La strage di 6 soldati italiani in Afganistan ci pone drammatici interrogativi: continuare a combattere o lasciare il campo di battaglia possibilmente con dignità?
Non è infatti possibile mantenere il nostro contingente in un paese di terroristi spinti all'estremo attraverso i kamikaze, senza avere la possibilità di combattere ad armi pari,esposti al rischio quotidiano di essere uccisi.
Ad oggi, il numero dei soldati italiani sacrificati per la causa afgana è di 20 morti mentre il bilancio dei soldati stranieri caduti è di 1403 vittime.
Volontari si, ben pagati si, ma è assurdo che le condizioni d’ingaggio non autorizzino a rispondere al fuoco o organizzare qualsivoglia rappresaglia.
È una situazione assurda: siamo in piena guerra pericolosa perché subdola ed imprevedibile e dobbiamo comportarci come delle crocerossine!

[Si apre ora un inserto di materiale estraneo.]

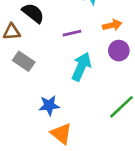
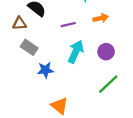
purple circle: (119, 51) -> (106, 52), moved
blue star: (49, 105) -> (45, 70), moved

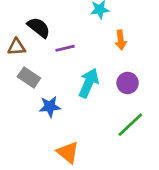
orange arrow: (101, 18) -> (121, 40), turned 96
purple line: (68, 25) -> (65, 48), moved

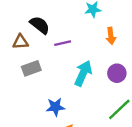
gray rectangle: (29, 77) -> (31, 68), turned -54
blue star: (50, 107) -> (55, 107), moved

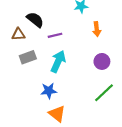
cyan arrow: (83, 73) -> (58, 61), moved

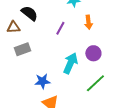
purple line: (55, 35) -> (60, 28), moved, turned -48
cyan arrow: (58, 61) -> (70, 63), moved

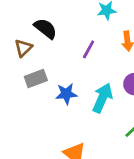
brown triangle: (13, 27) -> (23, 48), turned -40
blue star: (42, 81) -> (66, 94), moved

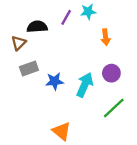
black semicircle: (45, 29) -> (37, 27), turned -42
purple line: (89, 49) -> (66, 17), moved

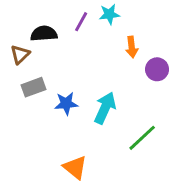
purple circle: (111, 73) -> (157, 69), moved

Vogliamo ricordarci l’atmosfera del dopo l’11 settembre 2001 quando gridavamo “siamo tutti Americani” e quando tanti 'soloni' ci spiegavano perché “dovevamo” andare a Kabul senza sapere a cosa andavamo incontro?
Assurdità della politica: inventarsi prima la “missione di pace” per nascondere i rischi reali, salvo poi svegliarsi e pentirsi ed accorgersi, ipocritamente, che siamo in guerra.
È quindi più doloroso il sacrificio di questi soldati in 'beffarda' missione all’estero per preservare e difendere l’immagine dell'Italia, immagine di che? di un popolo che manda a morire i suoi ragazzi senza manco dargli l'opportunità di difendersi?
Non possiamo abbandonare l’impresa perché vanificheremmo i sacrifici fatti finora, non possiamo chiedere il ritiro perché non decidiamo da soli ed abbiamo responsabilità ed accordi internazionali.
Dobbiamo infatti tener conto che da ieri l’Italia pullula di superesperti che parlano di “exit strategy”, cioè 'tutti a casa' ma l’uscita, se uscita dovrà esserci, dovrà essere meditata perché non diventi una vergognosa sconfitta.